The second part of the documentary takes place after massive protests forced a temporary change in the technocrat government. Vlad Voiculescu, a former patients’ rights advocate is appointed as the new Minister of Health. Incensed by the morally bankrupt system he’s inherited, Voiculescu grants director Nanau and his crew unprecedented access to private meetings, as he uncovers just how deep the diseased roots of the system go.
There are moments of great humanity, as we root for the idealistic Minister and his herculean efforts to effect change.
It’s inspiring to watch his willingness to tell the truth, even in the face of scorn and ire from his political rivals. Then there’s Tolontan, who refuses to back down from his investigation, while being blamed for inciting panic and having his safety threatened. With great journalistic integrity, he recognizes his critical role in holding the government accountable to the people.

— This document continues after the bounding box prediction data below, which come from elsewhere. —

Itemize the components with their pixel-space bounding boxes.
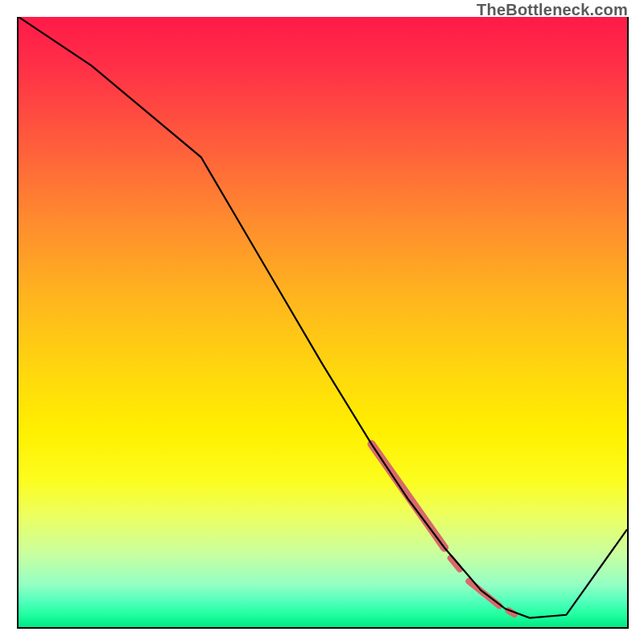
bottleneck-curve — [19, 17, 627, 618]
plot-svg — [19, 17, 627, 627]
highlight-group — [372, 444, 515, 615]
chart-container: TheBottleneck.com — [0, 0, 644, 644]
plot-area — [17, 17, 629, 629]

Collective is utterly engrossing as an edge-of-your-seat, real-time investigative story about the relentless pursuit of truth. Nanau makes sure to always bring the story back to the victims — so you never forget the very real and consequential human impact of the vast corruption being uncovered. On the surface, this may be a documentary entirely focused on Romania and one isolated situation, but it’s really so much more than that.
At its core, Collective puts a worldwide sickness under the microscope. It’s about the disease of greed, which leads to an anemic capacity for compassion.

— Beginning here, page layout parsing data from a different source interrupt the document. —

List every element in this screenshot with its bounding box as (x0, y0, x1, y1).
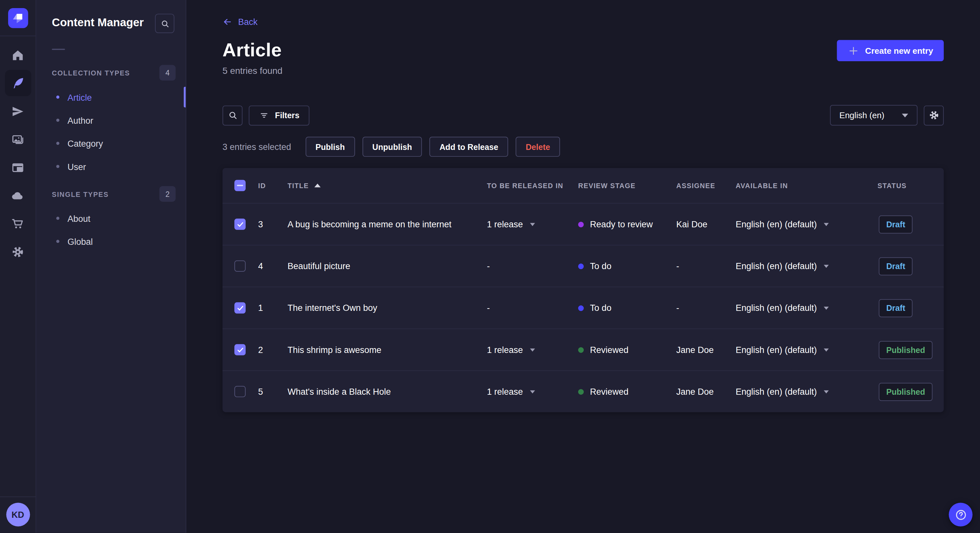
stage-dot-icon (578, 222, 584, 227)
column-header-release: TO BE RELEASED IN (487, 182, 578, 189)
cell-id: 1 (258, 303, 288, 313)
table-row[interactable]: 4 Beautiful picture - To do - English (e… (223, 245, 944, 287)
table-row[interactable]: 5 What's inside a Black Hole 1 release R… (223, 370, 944, 412)
caret-down-icon (824, 223, 829, 226)
bullet-icon (56, 142, 60, 145)
filter-icon (259, 110, 269, 121)
cell-release-empty: - (487, 261, 578, 271)
search-icon (160, 19, 170, 29)
sidebar-item-user[interactable]: User (36, 155, 186, 178)
sidebar-item-about[interactable]: About (36, 206, 186, 230)
locale-menu-button[interactable]: English (en) (default) (736, 261, 878, 271)
view-settings-gear-button[interactable] (924, 105, 944, 125)
marketplace-cart-icon[interactable] (8, 214, 28, 234)
locale-menu-button[interactable]: English (en) (default) (736, 303, 878, 313)
release-menu-button[interactable]: 1 release (487, 345, 578, 355)
stage-dot-icon (578, 305, 584, 311)
strapi-logo-glyph (8, 8, 28, 28)
caret-down-icon (530, 390, 535, 393)
filters-button[interactable]: Filters (249, 105, 310, 125)
table-row[interactable]: 2 This shrimp is awesome 1 release Revie… (223, 328, 944, 370)
subnav-search-button[interactable] (155, 14, 174, 33)
search-button[interactable] (223, 105, 243, 125)
main-nav-rail: KD (0, 0, 36, 533)
user-avatar[interactable]: KD (6, 503, 30, 527)
delete-button[interactable]: Delete (515, 136, 560, 157)
cell-assignee: Jane Doe (676, 345, 736, 355)
page-title: Article (223, 39, 283, 61)
release-menu-button[interactable]: 1 release (487, 387, 578, 397)
caret-down-icon (824, 390, 829, 393)
cell-id: 4 (258, 261, 288, 271)
bulk-actions-bar: 3 entries selected Publish Unpublish Add… (223, 136, 944, 157)
create-new-entry-button[interactable]: Create new entry (837, 40, 944, 61)
strapi-logo[interactable] (8, 8, 28, 28)
home-icon[interactable] (8, 45, 28, 65)
unpublish-button[interactable]: Unpublish (362, 136, 422, 157)
sidebar-item-article[interactable]: Article (36, 86, 186, 108)
app-window: KD Content Manager COLLECTION TYPES 4 Ar… (0, 0, 980, 533)
help-button[interactable] (949, 503, 972, 527)
media-library-icon[interactable] (8, 129, 28, 149)
row-checkbox[interactable] (234, 344, 246, 355)
entries-table: ID TITLE TO BE RELEASED IN REVIEW STAGE … (223, 168, 944, 412)
status-badge: Draft (879, 299, 913, 317)
select-all-checkbox[interactable] (234, 180, 246, 191)
content-manager-feather-icon[interactable] (5, 70, 31, 96)
settings-gear-icon[interactable] (8, 241, 28, 262)
check-icon (236, 220, 244, 228)
locale-select[interactable]: English (en) (830, 105, 918, 125)
cell-review-stage: Reviewed (578, 345, 676, 355)
sidebar-item-label: Category (67, 138, 103, 148)
column-header-id: ID (258, 182, 288, 189)
locale-menu-button[interactable]: English (en) (default) (736, 219, 878, 229)
table-row[interactable]: 3 A bug is becoming a meme on the intern… (223, 203, 944, 245)
sidebar-item-category[interactable]: Category (36, 132, 186, 155)
table-row[interactable]: 1 The internet's Own boy - To do - Engli… (223, 287, 944, 328)
locale-menu-button[interactable]: English (en) (default) (736, 345, 878, 355)
back-link[interactable]: Back (223, 17, 258, 27)
cell-title: This shrimp is awesome (288, 345, 487, 355)
rail-divider (0, 36, 36, 36)
status-badge: Draft (879, 215, 913, 233)
row-checkbox[interactable] (234, 386, 246, 397)
caret-down-icon (824, 348, 829, 351)
bullet-icon (56, 119, 60, 122)
single-types-section: SINGLE TYPES 2 About Global (36, 186, 186, 253)
locale-menu-button[interactable]: English (en) (default) (736, 387, 878, 397)
sort-asc-icon (314, 184, 320, 187)
section-count-badge: 2 (159, 186, 176, 202)
sidebar-item-global[interactable]: Global (36, 230, 186, 253)
sidebar-item-label: User (67, 162, 86, 171)
content-type-builder-layout-icon[interactable] (8, 157, 28, 178)
column-header-status: STATUS (878, 182, 932, 189)
search-icon (227, 110, 238, 121)
cell-id: 5 (258, 387, 288, 397)
release-menu-button[interactable]: 1 release (487, 219, 578, 229)
publish-button[interactable]: Publish (305, 136, 355, 157)
row-checkbox[interactable] (234, 219, 246, 230)
row-checkbox[interactable] (234, 302, 246, 314)
sidebar-item-label: Author (67, 115, 93, 125)
selection-summary: 3 entries selected (223, 142, 291, 152)
stage-dot-icon (578, 263, 584, 269)
subnav-title: Content Manager (52, 16, 144, 29)
section-label: SINGLE TYPES (52, 190, 108, 198)
sidebar-item-label: Global (67, 236, 93, 246)
collection-types-section: COLLECTION TYPES 4 Article Author Catego… (36, 65, 186, 178)
stage-dot-icon (578, 389, 584, 394)
column-header-title-sort[interactable]: TITLE (288, 182, 487, 189)
sidebar-item-author[interactable]: Author (36, 109, 186, 132)
help-icon (954, 508, 967, 521)
cloud-icon[interactable] (8, 186, 28, 206)
cell-review-stage: Ready to review (578, 219, 676, 229)
stage-dot-icon (578, 347, 584, 352)
toolbar: Filters English (en) (223, 105, 944, 125)
row-checkbox[interactable] (234, 260, 246, 272)
check-icon (236, 346, 244, 354)
entries-count: 5 entries found (223, 66, 283, 76)
cell-title: Beautiful picture (288, 261, 487, 271)
releases-send-icon[interactable] (8, 101, 28, 121)
add-to-release-button[interactable]: Add to Release (430, 136, 508, 157)
gear-icon (929, 110, 939, 121)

As you watch government officials who flagrantly lie to the public, with little regard for the tremendous suffering laid bare, get re-elected by the people whose trust they’ve betrayed, it’s deeply demoralizing. And it’s easy to draw unnerving comparisons to our own country and our own political scandals, which seem to be so quickly and easily forgotten as soon as they happen.
Collective is not particularly hopeful. This isn’t a movie where the screenplay punishes the guilty and spares the innocent. This is an unflinching documentary about real life horror — and it’s devastating. But it’s also incredibly important. That importance is best illustrated with a gut-punch of an ending that perfectly sums up the theme of the film. The song “Nothing More” by Alternate Routes can be heard playing on the radio, and in its lyrics, we find a clarion call to action:
“We are how we treat each other… and nothing more.”